Янка успела подхватить его, прежде чем он свалился на пол.
— Отец! Отец! — застонала она в отчаянии. — Янова, воды!
— Тихо, дочка, тихо! Все обойдется, расстегни воротник; вот и все, стало легче. — Он выпил воды и посмотрел на нее ясным взглядом, но печально, с болью.
— Поезжай, дитя мое, я не удерживаю, знаю, для тебя это счастье. Мы, старики, отцы и матери, — эгоисты, нам бы хотелось, чтобы дети всегда были при нас. Поезжай, прошу тебя. Я справлюсь тут, хоть и один… хотя тебя… не будет… хотя… Клянусь, я хочу этого! — крикнул он, ударил кулаком по столу и умолк, силы ему отказали; он опустил голову на грудь, и слезы покатились из глаз. Он ничего больше не говорил, только плакал, как ребенок.

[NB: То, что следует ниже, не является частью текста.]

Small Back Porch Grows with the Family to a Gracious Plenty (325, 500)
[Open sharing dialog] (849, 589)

Янка, встревоженная его состоянием, растроганная этими слезами, которые падали на ее сердце, словно сгустки раскаленной лавы, встала перед ним на колени и страстно заговорила:
— Папа! Я не поеду. Останусь с тобой. Прости меня. Прости, я не знала, что причиню тебе такое горе! Я не оставлю тебя одного, мы не расстанемся никогда. Слышишь, отец, только прости меня! — умоляла она, подняв смертельно бледное лицо, словно хотела почерпнуть мужества для жертвы, которая превышала ее силы. — Да, я не поеду, останусь с тобой, отец.
— Янка!.. Яня!.. — отозвался он, схватил ее в объятия, и принялся горячо целовать; потом заговорил как-то бессвязно, порывисто, засмеялся, закусил кончик бороды, наконец успокоился и вытер слезы.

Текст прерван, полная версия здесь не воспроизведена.